While the Center Pompidou is in full reflection on its future and is one year away from a long period of closure for works, the Court of Auditors publishes a very critical report on its management. “Internal governance which does not appear to be in line with the scale of the projects”, economic and financing model “difficult to sustain”, all against a backdrop of absence of reform in the management of human resources: the grievances of the magistrates, assorted a mountain of figures, give the image of a cultural center full of flaws.
The immense work, planned between 2025 and 2030, will be largely covered by the State (for an amount estimated by the Court at 358 million euros). But Laurent Le Bon, president of the center, wants to go further, with a cultural project called Moviment (new agora, use of level minus 1 and the terrace, reorganization of the collections, etc.).

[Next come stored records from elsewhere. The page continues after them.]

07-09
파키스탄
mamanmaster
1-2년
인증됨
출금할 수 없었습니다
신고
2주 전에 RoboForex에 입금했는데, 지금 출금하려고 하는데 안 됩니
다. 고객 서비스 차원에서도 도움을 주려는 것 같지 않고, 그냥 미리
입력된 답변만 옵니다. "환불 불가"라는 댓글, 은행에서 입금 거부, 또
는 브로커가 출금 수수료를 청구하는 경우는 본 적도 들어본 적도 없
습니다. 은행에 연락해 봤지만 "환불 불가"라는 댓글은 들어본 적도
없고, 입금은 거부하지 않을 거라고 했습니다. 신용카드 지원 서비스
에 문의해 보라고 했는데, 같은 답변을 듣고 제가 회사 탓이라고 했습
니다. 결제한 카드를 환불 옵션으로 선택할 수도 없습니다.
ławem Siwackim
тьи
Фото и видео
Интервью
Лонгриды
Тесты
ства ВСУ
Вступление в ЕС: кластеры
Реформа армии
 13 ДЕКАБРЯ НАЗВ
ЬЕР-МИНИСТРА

Moviment is estimated at an amount of 180 million euros, which the president intends to find himself, from patrons and foreign partners. In February, the latter explained that he had already found 60 million euros and had “divided his project into several functional blocks”. “By the end of 2025, we will try to find as much money as possible. If the completeness is found, the entire project will be completed. Otherwise, we will do it block by block, with priority for the library – 20 million euros of which have already been financed – and the Agora, symbol of change,” he explained.

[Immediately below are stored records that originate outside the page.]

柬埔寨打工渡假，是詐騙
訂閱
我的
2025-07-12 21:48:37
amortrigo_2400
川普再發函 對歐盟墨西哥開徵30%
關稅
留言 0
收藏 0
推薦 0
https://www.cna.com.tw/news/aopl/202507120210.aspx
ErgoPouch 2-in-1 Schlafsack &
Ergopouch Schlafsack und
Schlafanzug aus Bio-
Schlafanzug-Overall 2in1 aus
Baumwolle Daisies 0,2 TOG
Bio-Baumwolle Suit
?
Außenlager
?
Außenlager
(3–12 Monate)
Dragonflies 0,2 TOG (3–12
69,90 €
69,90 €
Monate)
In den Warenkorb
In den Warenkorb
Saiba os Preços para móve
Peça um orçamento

All this is “insufficiently managed and financing is not assured”, decide in return the magistrates of the Court of Auditors, for whom “169 million euros are missing to launch the work”. According to them, there is little time left to bring them together, if Laurent le Bon and his teams want to be on target for the launch of public markets.
On the sidelines of these titanic works decided and approved in high places, Beaubourg launched the construction of a new place of reserves, the Pompidou Center in the Ile-de-France region. Located in Massy (Essonne), it will be as much a place for exhibitions as for the conservation of the 122,000 works of the National Museum of Modern Art and the National Picasso Museum. “Its cost has skyrocketed,” we read in the report. In the context of a public-private partnership market, significant overruns of initial estimates occurred due to the undervaluation of certain expenditure items and the inflationary context. As a result, Massy should represent “more than 254 million euros”, partly covered by the communities.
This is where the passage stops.